The third in a series of articles on contract management.
You don't have to pound the table and shout to negotiate a good contract. In fact, that's probably the last thing you should do. All too often, however, people feel they must bargain ferociously in order to hammer out acceptable terms for their business transactions. Taking such an adversarial approach to contract negotiations is both unnecessary and counterproductive. It is easier - and wiser - to take a collaborative approach, one designed to produce a satisfactory result for both sides.
Advocates of the adversarial approach to contract negotiations suggest a variety of tactics that they believe will enable you to procure everything you want in the contract while giving up little or nothing. These tactics, which are of dubious value, include the following:
· Always avoiding the first move.
· "Flinching" in response to any and all proposals by the other side, in order to put them in a defensive posture and to gain the maximum number of concessions.
· Providing secret excess cushions on all issues, regardless of whether they are necessary.
· Automatically rejecting any schedule deadlines suggested by the other side.

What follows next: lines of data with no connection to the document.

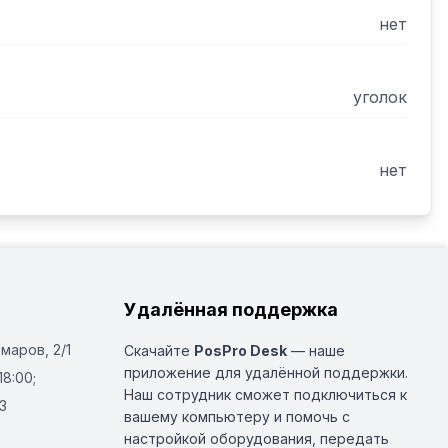
нет
уголок
нет
Удалённая поддержка
Омаров, 2/1
Скачайте
PosPro Desk
— наше
приложение для удалённой поддержки.
18:00;
Наш сотрудник сможет подключиться к
3
вашему компьютеру и помочь с
настройкой оборудования, передать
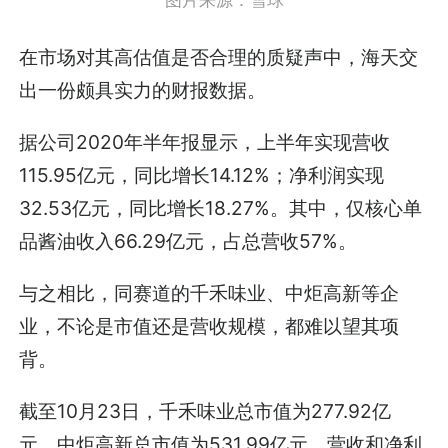
在市场对其高估值是否合理的质疑声中，海天交
出一份颇具实力的财报数据。
据公司2020年半年报显示，上半年实现营收
115.95亿元，同比增长14.12%；净利润实现
32.53亿元，同比增长18.27%。其中，仅核心单
品酱油收入66.29亿元，占总营收57%。
与之相比，同赛道的千禾味业、中炬高新等企
业，不论是市值还是营收规模，都难以望其项
背。
截至10月23日，千禾味业总市值为277.92亿
元，中炬高新总市值为531.99亿元，营收和净利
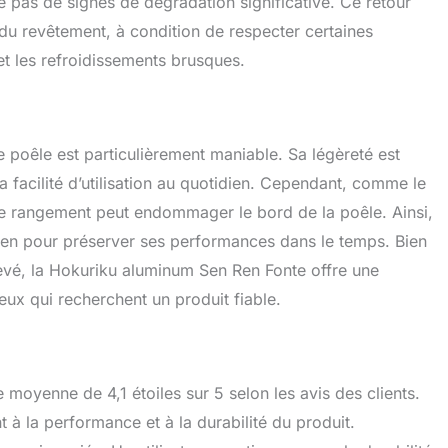
 pas de signes de dégradation significative. Ce retour
té du revêtement, à condition de respecter certaines
et les refroidissements brusques.
poêle est particulièrement maniable. Sa légèreté est
a facilité d’utilisation au quotidien. Cependant, comme le
de rangement peut endommager le bord de la poêle. Ainsi,
etien pour préserver ses performances dans le temps. Bien
levé, la Hokuriku aluminum Sen Ren Fonte offre une
eux qui recherchent un produit fiable.
moyenne de 4,1 étoiles sur 5 selon les avis des clients.
t à la performance et à la durabilité du produit.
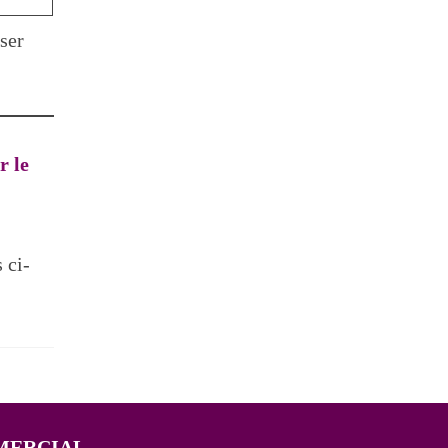
ser
r le
 ci-
MERCIAL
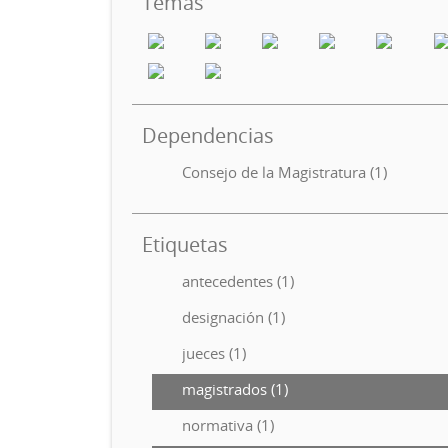
Temas
Dependencias
Consejo de la Magistratura (1)
Etiquetas
antecedentes (1)
designación (1)
jueces (1)
magistrados (1)
normativa (1)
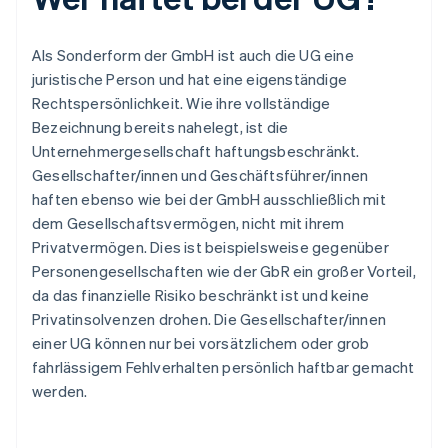
Als Sonderform der GmbH ist auch die UG eine
juristische Person und hat eine eigenständige
Rechtspersönlichkeit. Wie ihre vollständige
Bezeichnung bereits nahelegt, ist die
Unternehmergesellschaft haftungsbeschränkt.
Gesellschafter/innen und Geschäftsführer/innen
haften ebenso wie bei der GmbH ausschließlich mit
dem Gesellschaftsvermögen, nicht mit ihrem
Privatvermögen. Dies ist beispielsweise gegenüber
Personengesellschaften wie der GbR ein großer Vorteil,
da das finanzielle Risiko beschränkt ist und keine
Privatinsolvenzen drohen. Die Gesellschafter/innen
einer UG können nur bei vorsätzlichem oder grob
fahrlässigem Fehlverhalten persönlich haftbar gemacht
werden.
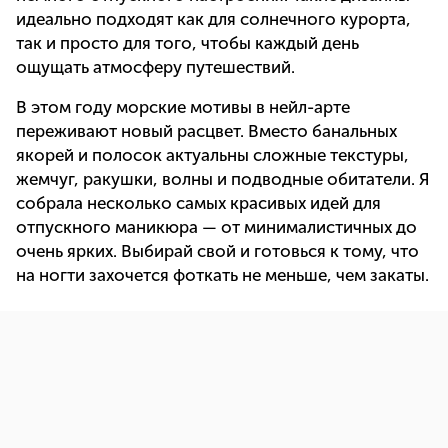
идеально подходят как для солнечного курорта,
так и просто для того, чтобы каждый день
ощущать атмосферу путешествий.
В этом году морские мотивы в нейл-арте
переживают новый расцвет. Вместо банальных
якорей и полосок актуальны сложные текстуры,
жемчуг, ракушки, волны и подводные обитатели. Я
собрала несколько самых красивых идей для
отпускного маникюра — от минималистичных до
очень ярких. Выбирай свой и готовься к тому, что
на ногти захочется фоткать не меньше, чем закаты.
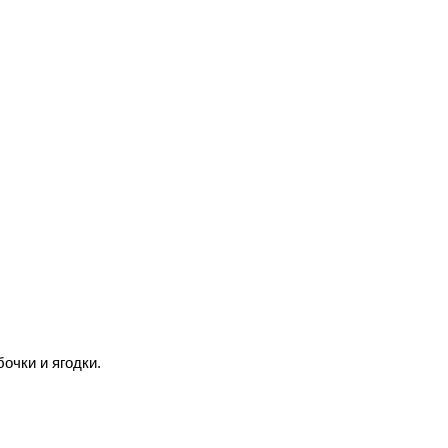
бочки и ягодки.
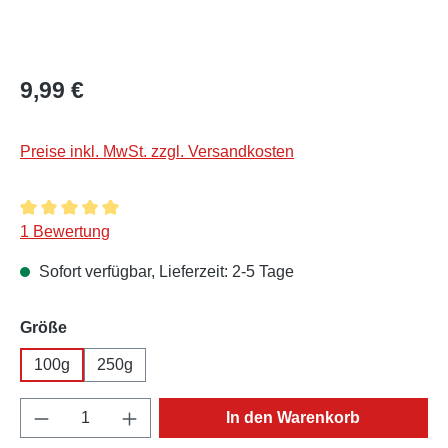
Regulärer Preis:
9,99 €
Preise inkl. MwSt. zzgl. Versandkosten
Durchschnittliche Bewertung von 5 von 5 Sternen
1 Bewertung
Sofort verfügbar, Lieferzeit: 2-5 Tage
auswählen
Größe
100g
250g
Produkt Anzahl: Gib den gewünschten Wert e
In den Warenkorb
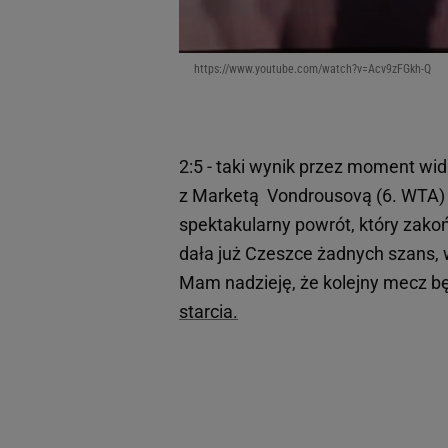
https://www.youtube.com/watch?v=Acv9zFGkh-Q
2:5 - taki wynik przez moment wid
z Marketą Vondrousovą (6. WTA)
spektakularny powrót, który zako
dała już Czeszce żadnych szans, w
Mam nadzieję, że kolejny mecz bę
starcia.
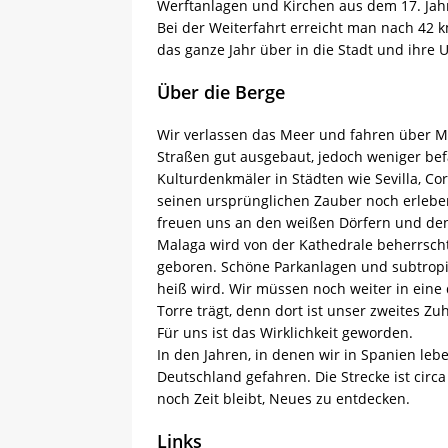
Werftanlagen und Kirchen aus dem 17. Jah
Bei der Weiterfahrt erreicht man nach 42 km
das ganze Jahr über in die Stadt und ihre
Über die Berge
Wir verlassen das Meer und fahren über Mu
Straßen gut ausgebaut, jedoch weniger befa
Kulturdenkmäler in Städten wie Sevilla, C
seinen ursprünglichen Zauber noch erleben.
freuen uns an den weißen Dörfern und den 
Malaga wird von der Kathedrale beherrscht
geboren. Schöne Parkanlagen und subtrop
heiß wird. Wir müssen noch weiter in eine
Torre trägt, denn dort ist unser zweites Zu
Für uns ist das Wirklichkeit geworden.
In den Jahren, in denen wir in Spanien leb
Deutschland gefahren. Die Strecke ist circ
noch Zeit bleibt, Neues zu entdecken.
Links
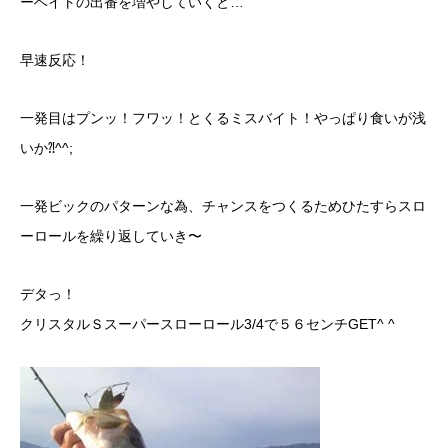
ーベイトの出番を増やしていくと…
早速反応！
一発目はプンッ！フワッ！とくるミスバイト！やっぱり食いが浅
いか⁈^^;
一発ビックのパターンな為、チャンスをつくるためひたすらスロ
ーロールを繰り返していき〜
デタっ！
クリスタルＳスーパースローロール3/4で５６センチGET^ ^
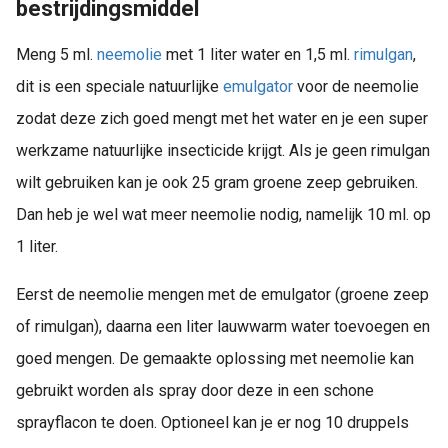
bestrijdingsmiddel
Meng 5 ml.
neemolie
met 1 liter water en 1,5 ml.
rimulgan
,
dit is een speciale natuurlijke
emulgator
voor de neemolie
zodat deze zich goed mengt met het water en je een super
werkzame natuurlijke insecticide krijgt. Als je geen rimulgan
wilt gebruiken kan je ook 25 gram groene zeep gebruiken.
Dan heb je wel wat meer neemolie nodig, namelijk 10 ml. op
1 liter.
Eerst de neemolie mengen met de emulgator (groene zeep
of rimulgan), daarna een liter lauwwarm water toevoegen en
goed mengen. De gemaakte oplossing met neemolie kan
gebruikt worden als spray door deze in een schone
sprayflacon te doen. Optioneel kan je er nog 10 druppels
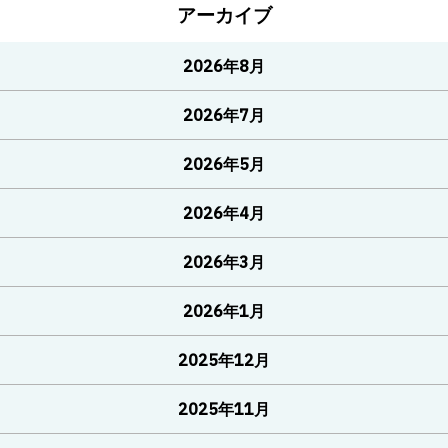
アーカイブ
2026年8月
2026年7月
2026年5月
2026年4月
2026年3月
2026年1月
2025年12月
2025年11月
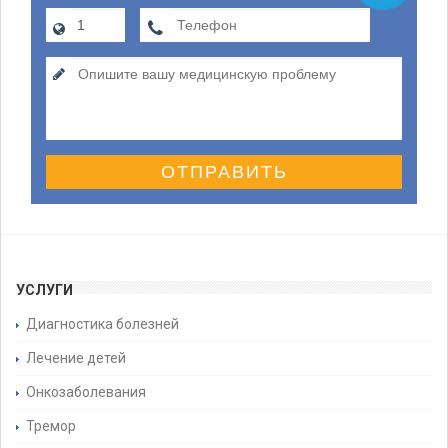
ОТПРАВИТЬ
УСЛУГИ
Диагностика болезней
Лечение детей
Онкозаболевания
Тремор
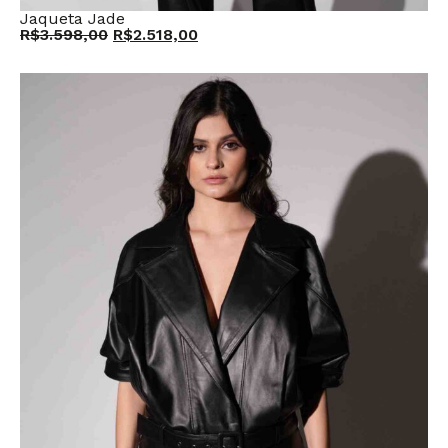
Jaqueta Jade
R$
3.598,00
R$
2.518,00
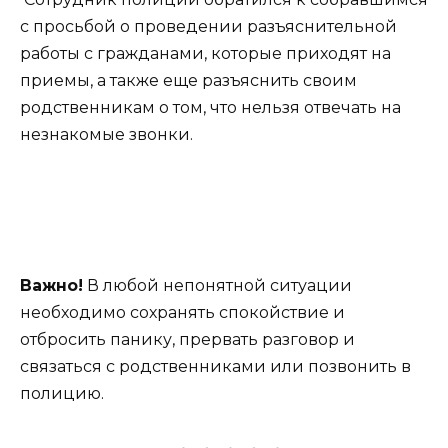
с просьбой о проведении разъяснительной
работы с гражданами, которые приходят на
приемы, а также еще разъяснить своим
родственникам о том, что нельзя отвечать на
незнакомые звонки.
Важно!
В любой непонятной ситуации
необходимо сохранять спокойствие и
отбросить панику, прервать разговор и
связаться с родственниками или позвонить в
полицию.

· Invoking imaginary internal constraints as well as false limits on their authority to agree to your proposals.
· Giving as little information as possible while striving to get as much as possible and always holding back valuable information, on the theory that "information equals power."
· Always answering questions with questions, in order to avoid making a commitment.
· Invoking the power of silence and the consequent leverage of uncertainty, in order to elicit concessions from the other side.
· "Nibbling" on the other side after the settlement, in order to gain further concessions.
· Creating false satisfaction, by always declaring the other side the "winner" even if you believe you have beaten them into the ground.
These gamesmanship tactics undermine the trust and confidence necessary to the successful negotiation and performance of any contract. Truly successful contract negotiations require a collaborative approach, rather than an adversarial one. This approach, which constitutes an exercise in enlightened self interest, has two major elements. The first involves a diligent effort by both sides to probe for consensus on the essential issues. Each party must know its own actual needs in each situation but must also determine the other's true needs and capabilities. This requires a thorough understanding of the other's organization, the nature of its operations, its corporate structure, and its personnel.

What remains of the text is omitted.